**Task prompt**
In your copy of the data below, reproduce every entry exactly and omit the pictures.

**Provided data**
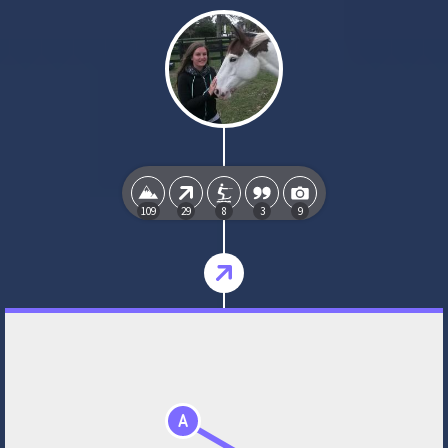
109
29
8
3
9
A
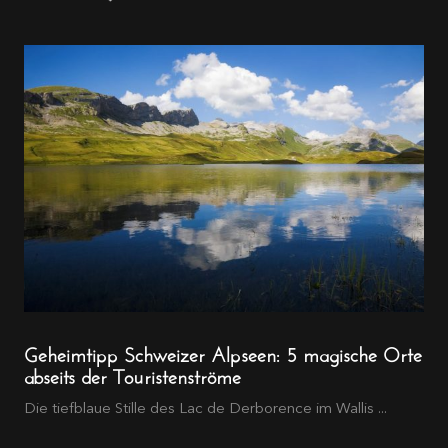
Geheimtipp Schweizer Alpseen: 5 magische Orte
abseits der Touristenströme
Die tiefblaue Stille des Lac de Derborence im Wallis ...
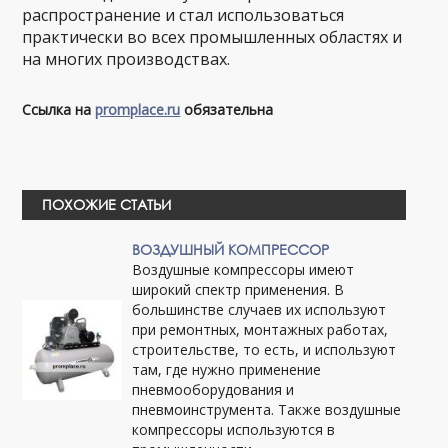
распространение и стал использоваться
практически во всех промышленных областях и
на многих производствах.
Ссылка на
promplace.ru
обязательна
ПОХОЖИЕ СТАТЬИ
ВОЗДУШНЫЙ КОМПРЕССОР
Воздушные компрессоры имеют
широкий спектр применения. В
большинстве случаев их используют
при ремонтных, монтажных работах,
строительстве, то есть, и используют
там, где нужно применение
пневмооборудования и
пневмоинструмента. Также воздушные
компрессоры используются в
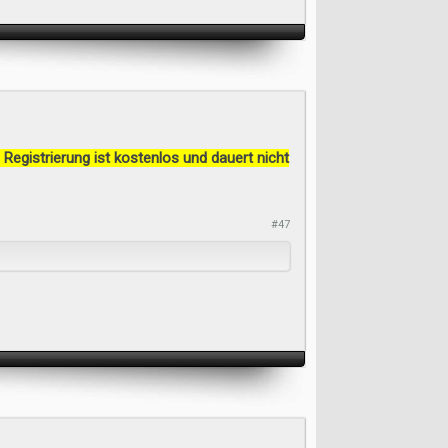
 Registrierung ist kostenlos und dauert nicht
#47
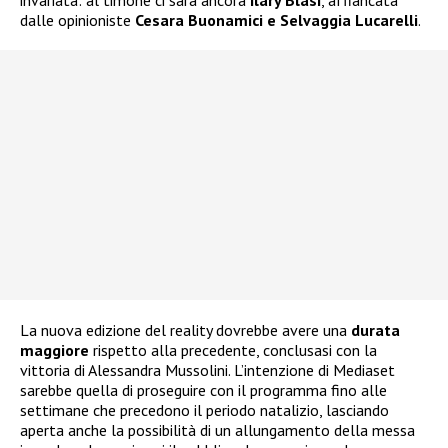
invariata: al timone ci sarà ancora
Ilary Blasi
, affiancata
dalle opinioniste
Cesara Buonamici e Selvaggia Lucarelli
.
La nuova edizione del reality dovrebbe avere una
durata
maggiore
rispetto alla precedente, conclusasi con la
vittoria di Alessandra Mussolini. L’intenzione di Mediaset
sarebbe quella di proseguire con il programma fino alle
settimane che precedono il periodo natalizio, lasciando
aperta anche la possibilità di un allungamento della messa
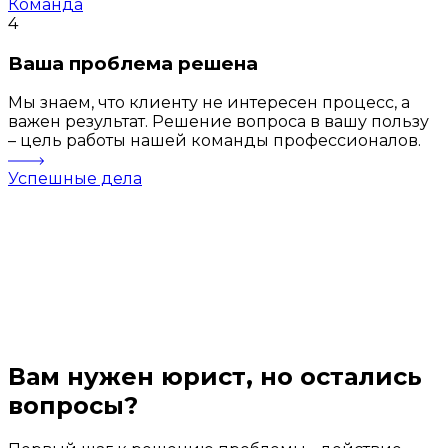
Команда
4
Ваша проблема решена
Мы знаем, что клиенту не интересен процесс, а
важен результат. Решение вопроса в вашу пользу
– цель работы нашей команды профессионалов.
Успешные дела
Вам нужен юрист, но остались
вопросы?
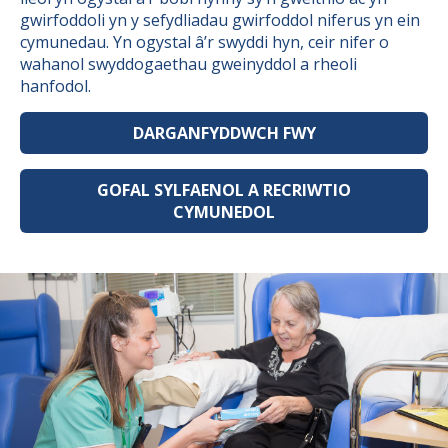
gwirfoddoli yn y sefydliadau gwirfoddol niferus yn ein
cymunedau. Yn ogystal â’r swyddi hyn, ceir nifer o
wahanol swyddogaethau gweinyddol a rheoli
hanfodol.
DARGANFYDDWCH FWY
GOFAL SYLFAENOL A RECRIWTIO
CYMUNEDOL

**Output below**
109
29
8
3
9
A
Geheimtipp Schweizer Alpseen: 5 magische Orte
abseits der Touristenströme
Die tiefblaue Stille des Lac de Derborence im Wallis ...
распространение и стал использоваться
практически во всех промышленных областях и
на многих производствах.
Ссылка на
promplace.ru
обязательна
ПОХОЖИЕ СТАТЬИ
ВОЗДУШНЫЙ КОМПРЕССОР
Воздушные компрессоры имеют
широкий спектр применения. В
большинстве случаев их используют
при ремонтных, монтажных работах,
строительстве, то есть, и используют
там, где нужно применение
пневмооборудования и
пневмоинструмента. Также воздушные
компрессоры используются в
 Registrierung ist kostenlos und dauert nicht
#47
invariata: al timone ci sarà ancora
Ilary Blasi
, affiancata
dalle opinioniste
Cesara Buonamici e Selvaggia Lucarelli
.
La nuova edizione del reality dovrebbe avere una
durata
maggiore
rispetto alla precedente, conclusasi con la
vittoria di Alessandra Mussolini. L’intenzione di Mediaset
sarebbe quella di proseguire con il programma fino alle
settimane che precedono il periodo natalizio, lasciando
aperta anche la possibilità di un allungamento della messa
Команда
4
Ваша проблема решена
Мы знаем, что клиенту не интересен процесс, а
важен результат. Решение вопроса в вашу пользу
– цель работы нашей команды профессионалов.
Успешные дела
Вам нужен юрист, но остались
вопросы?
gwirfoddoli yn y sefydliadau gwirfoddol niferus yn ein
cymunedau. Yn ogystal â’r swyddi hyn, ceir nifer o
wahanol swyddogaethau gweinyddol a rheoli
hanfodol.
DARGANFYDDWCH FWY
GOFAL SYLFAENOL A RECRIWTIO
CYMUNEDOL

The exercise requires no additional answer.